Activity
For the listing that follows, give again exactly the lines from the one with "others, and have strong leadership skills." to the one with "FELLOW IN CTL?", including both.

-=-=-

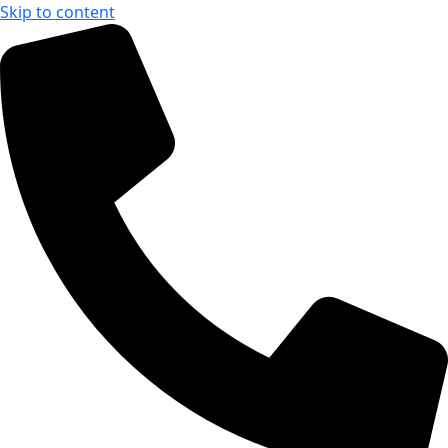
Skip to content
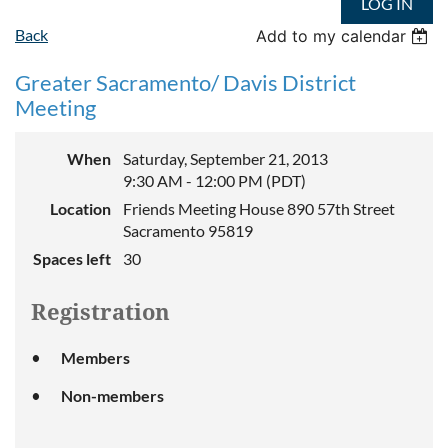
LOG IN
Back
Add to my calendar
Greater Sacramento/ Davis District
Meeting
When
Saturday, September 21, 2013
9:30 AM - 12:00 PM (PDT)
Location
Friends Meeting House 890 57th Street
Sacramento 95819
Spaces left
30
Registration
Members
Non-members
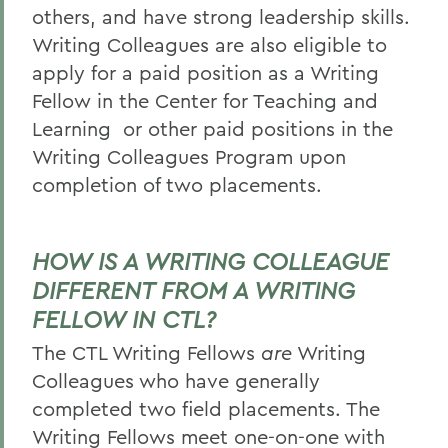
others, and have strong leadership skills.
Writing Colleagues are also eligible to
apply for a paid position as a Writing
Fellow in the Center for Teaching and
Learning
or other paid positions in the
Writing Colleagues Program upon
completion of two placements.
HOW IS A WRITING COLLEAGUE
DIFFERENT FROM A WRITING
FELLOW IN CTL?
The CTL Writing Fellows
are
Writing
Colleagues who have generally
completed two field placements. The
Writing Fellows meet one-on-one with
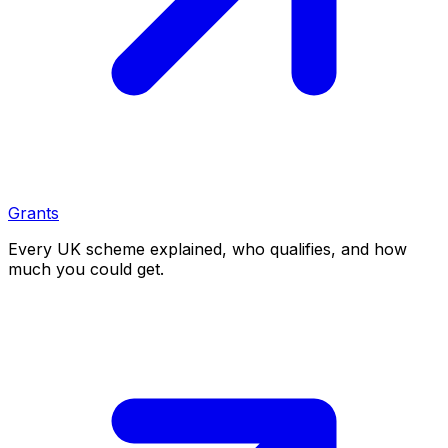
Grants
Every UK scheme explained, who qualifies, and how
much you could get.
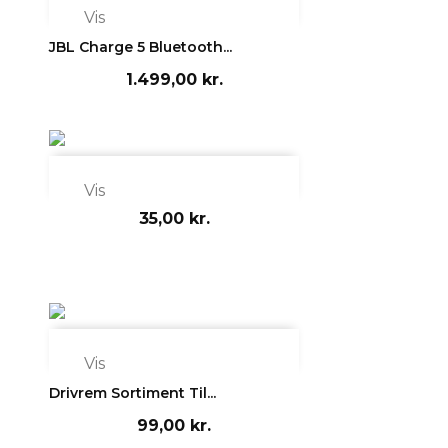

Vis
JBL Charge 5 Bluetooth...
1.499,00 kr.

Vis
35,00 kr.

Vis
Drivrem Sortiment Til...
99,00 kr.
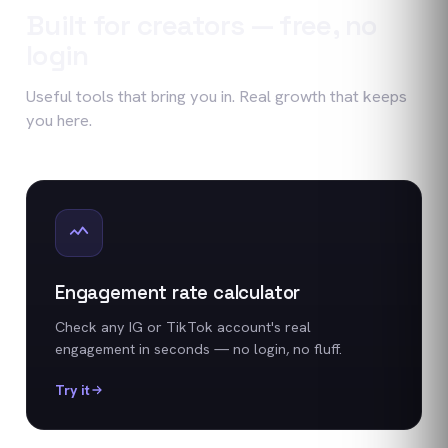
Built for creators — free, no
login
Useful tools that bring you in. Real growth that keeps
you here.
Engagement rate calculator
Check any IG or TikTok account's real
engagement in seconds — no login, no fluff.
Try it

-=-=-

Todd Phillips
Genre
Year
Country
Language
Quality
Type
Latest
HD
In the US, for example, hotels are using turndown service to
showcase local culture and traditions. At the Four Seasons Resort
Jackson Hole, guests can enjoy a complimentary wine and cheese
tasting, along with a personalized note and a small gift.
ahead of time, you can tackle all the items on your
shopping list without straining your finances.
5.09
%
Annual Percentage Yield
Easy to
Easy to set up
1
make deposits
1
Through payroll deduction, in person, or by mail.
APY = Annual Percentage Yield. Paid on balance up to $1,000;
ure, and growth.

-=-=-

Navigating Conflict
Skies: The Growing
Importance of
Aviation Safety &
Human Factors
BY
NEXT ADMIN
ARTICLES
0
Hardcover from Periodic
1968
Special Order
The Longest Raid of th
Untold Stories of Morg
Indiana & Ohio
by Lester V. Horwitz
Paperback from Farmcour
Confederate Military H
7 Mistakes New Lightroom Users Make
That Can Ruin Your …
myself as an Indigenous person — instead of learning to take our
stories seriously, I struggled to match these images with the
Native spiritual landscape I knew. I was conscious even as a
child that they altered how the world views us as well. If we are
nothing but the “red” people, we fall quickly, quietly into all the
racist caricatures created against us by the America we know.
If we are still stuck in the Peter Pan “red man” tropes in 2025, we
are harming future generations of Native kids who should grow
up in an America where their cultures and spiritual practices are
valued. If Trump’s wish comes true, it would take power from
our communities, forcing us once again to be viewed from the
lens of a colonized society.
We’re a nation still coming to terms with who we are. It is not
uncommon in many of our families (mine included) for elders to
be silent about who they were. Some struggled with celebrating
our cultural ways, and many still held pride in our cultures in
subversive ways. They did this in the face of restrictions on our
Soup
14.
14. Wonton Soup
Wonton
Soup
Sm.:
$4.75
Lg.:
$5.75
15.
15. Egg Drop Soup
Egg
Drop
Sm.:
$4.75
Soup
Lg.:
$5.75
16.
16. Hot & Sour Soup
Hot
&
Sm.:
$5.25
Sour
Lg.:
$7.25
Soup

-=-=-

Solved problem
others, and have strong leadership skills.
Writing Colleagues are also eligible to
apply for a paid position as a Writing
Fellow in the Center for Teaching and
Learning
or other paid positions in the
Writing Colleagues Program upon
completion of two placements.
HOW IS A WRITING COLLEAGUE
DIFFERENT FROM A WRITING
FELLOW IN CTL?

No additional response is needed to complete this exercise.